Probably the only thing I haven't done is the suggestion for the shanks mine alway get ground but maybe ill rethink it and try something different with them.

Ricekila
04-18-2018, 10:17 AM
The way I've done it wrong -- I had someone else do it --- very high on my to-do list -- butcher my own -- when it happens I'll need a good teacher -- I know I'll screw it up some how -- LOL

hawgrider
04-18-2018, 10:29 AM
The way I've done it wrong -- I had someone else do it --- very high on my to-do list -- butcher my own -- when it happens I'll need a good teacher -- I know I'll screw it up some how -- LOL

Its not that hard. De bone separate the muscle groups slice against the grain. Grind what ever looks like hell. The more times you do it the better you get at it.

shootbrownelk
04-20-2018, 09:04 AM
Good article!

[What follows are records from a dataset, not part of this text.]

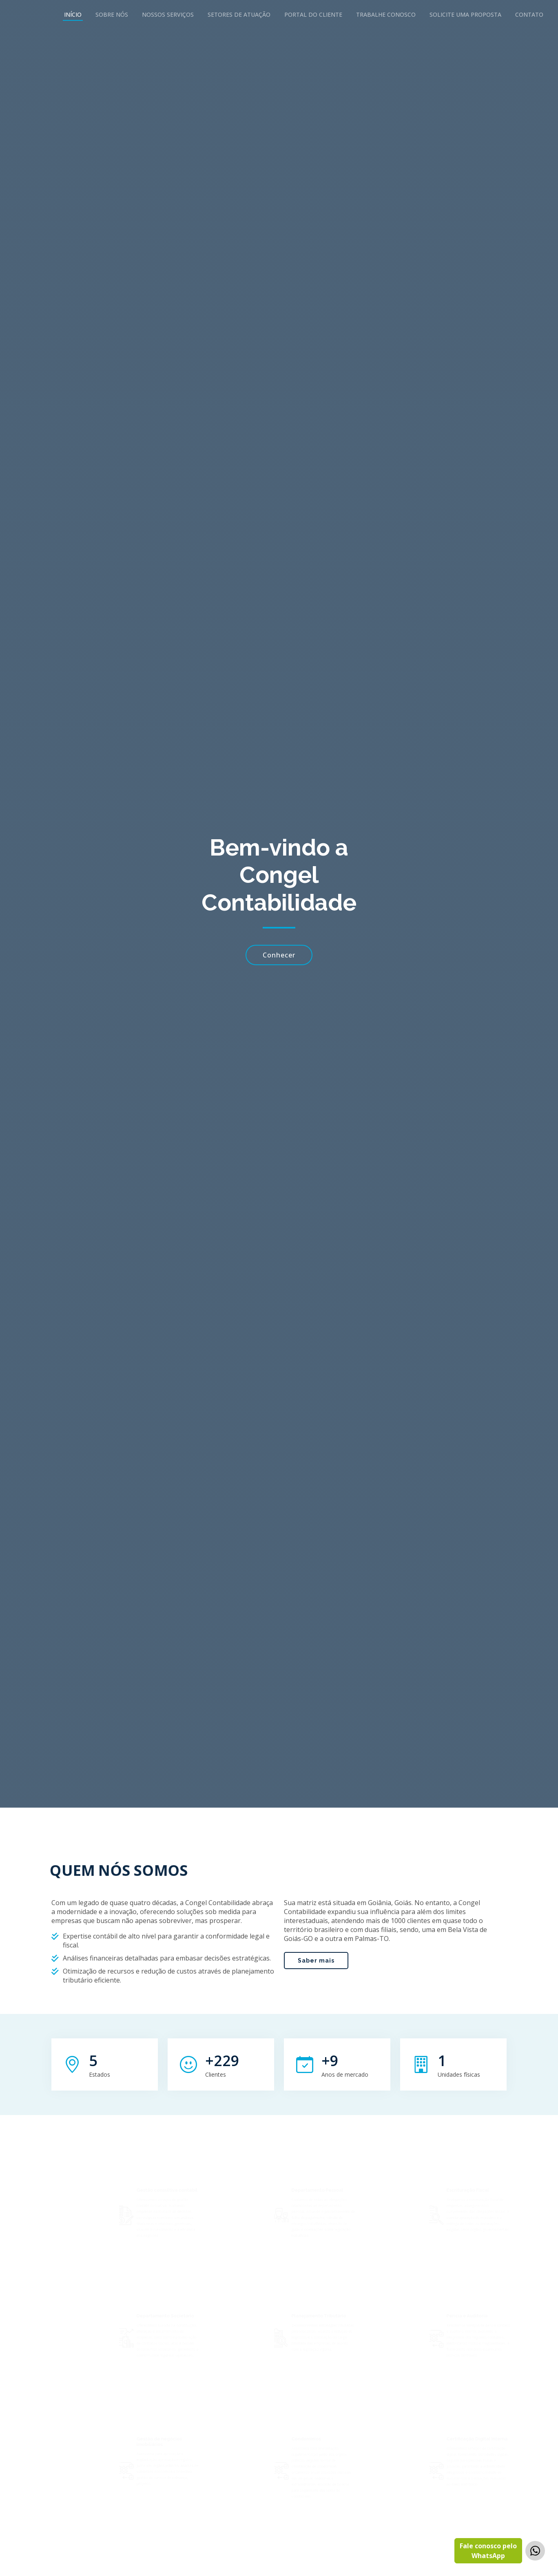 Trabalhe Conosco (386, 14)
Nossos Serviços (168, 14)
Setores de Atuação (239, 14)
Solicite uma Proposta (465, 14)
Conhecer (279, 955)
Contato (529, 14)
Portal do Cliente (313, 14)
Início (73, 14)
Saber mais (316, 1999)
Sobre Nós (111, 14) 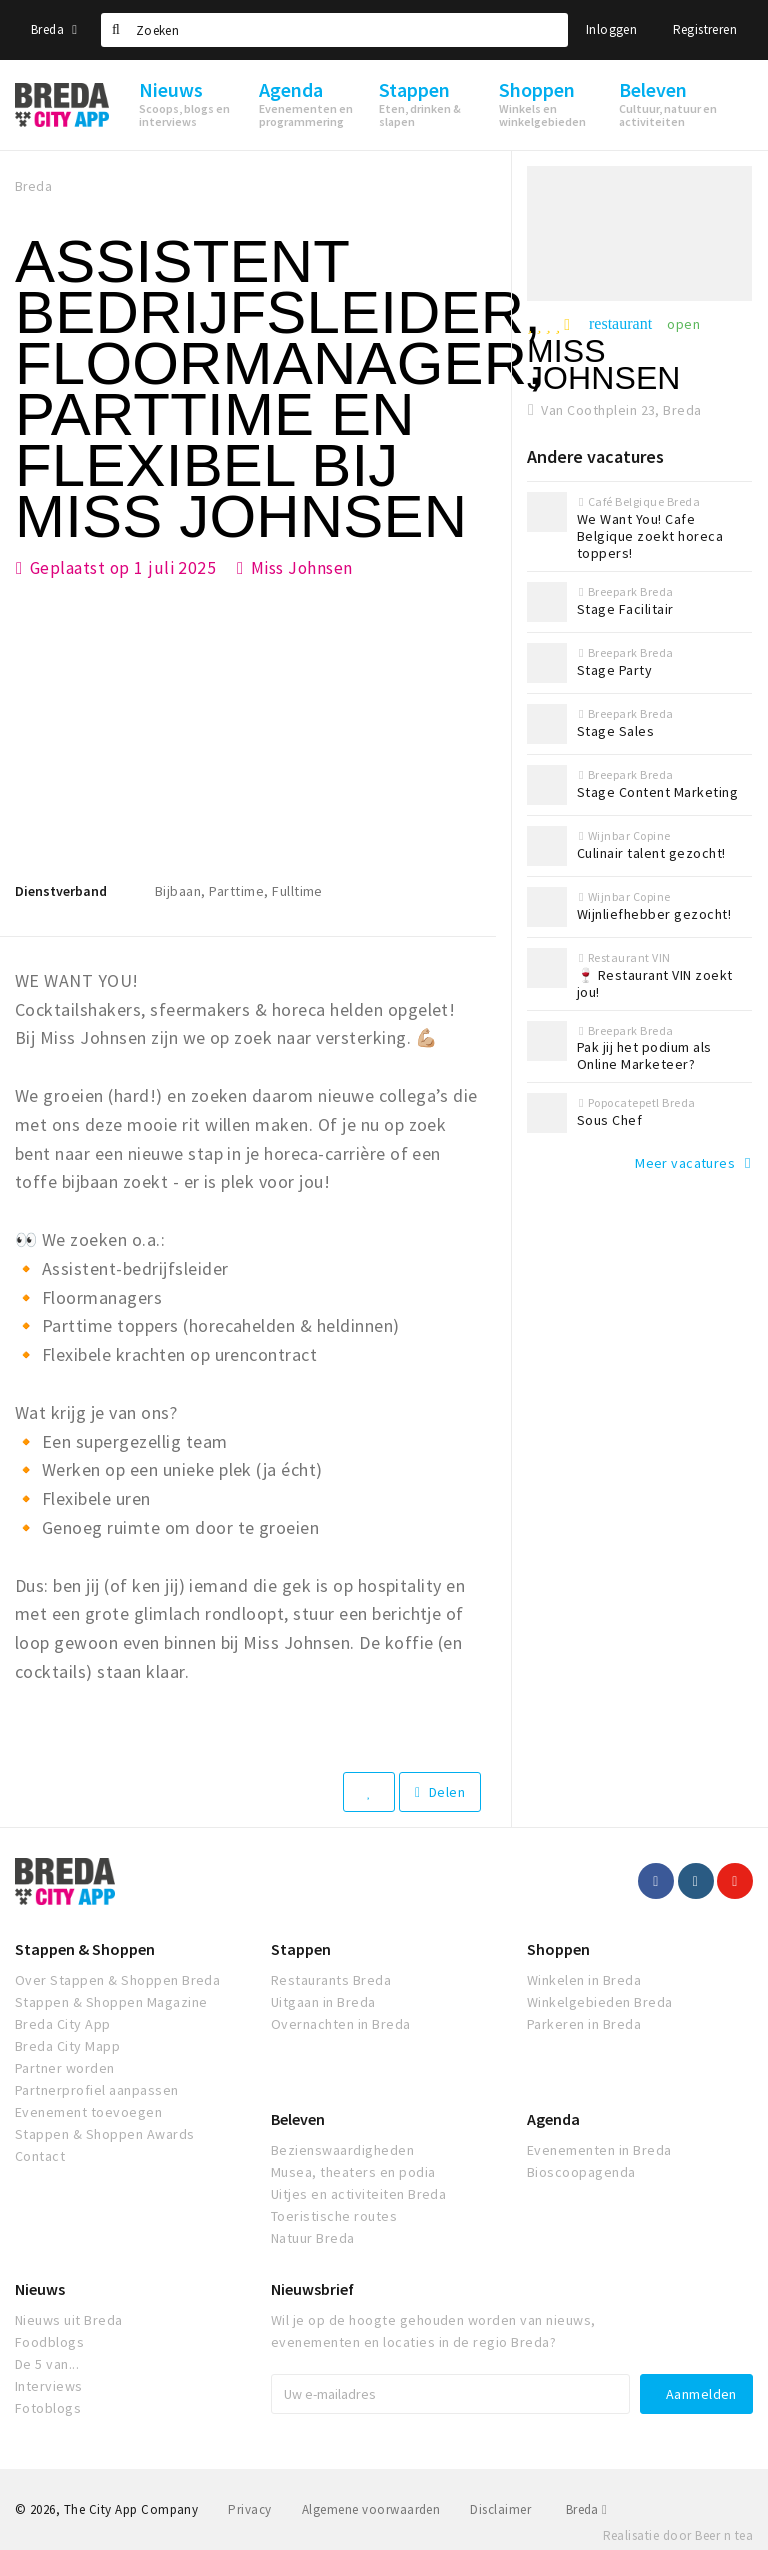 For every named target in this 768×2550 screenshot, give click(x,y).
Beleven (298, 2119)
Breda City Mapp (67, 2046)
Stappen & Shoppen (85, 1949)
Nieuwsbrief (312, 2289)
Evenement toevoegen (88, 2112)
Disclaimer (500, 2509)
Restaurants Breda (331, 1980)
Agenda (553, 2119)
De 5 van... (47, 2364)
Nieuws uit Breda (69, 2320)
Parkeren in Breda (584, 2024)
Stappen (301, 1949)
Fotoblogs (48, 2408)
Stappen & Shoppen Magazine (111, 2002)
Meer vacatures (685, 1163)
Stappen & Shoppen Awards (105, 2134)
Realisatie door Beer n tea (678, 2535)
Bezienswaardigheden (342, 2150)
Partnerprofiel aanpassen (97, 2090)
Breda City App (63, 2024)
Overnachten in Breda (341, 2024)
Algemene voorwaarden (371, 2509)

Neck roast I've done bone in, bone out,
And just grind as it depends on what I want.
Probably the only thing I haven't done is the suggestion for the shanks mine alway get ground but maybe ill rethink it and try something different with them.

I do my elk shanks like mentioned in the article. I cut them into 3" pieces,brown them in bacon grease, put them in the slow cooker with some water mixed with "Better than Beef" paste and a packet of Lipton's dry onion soup mix and simmer all day. It's sure better than tossing them or grinding them with all that connective tissue and sinew.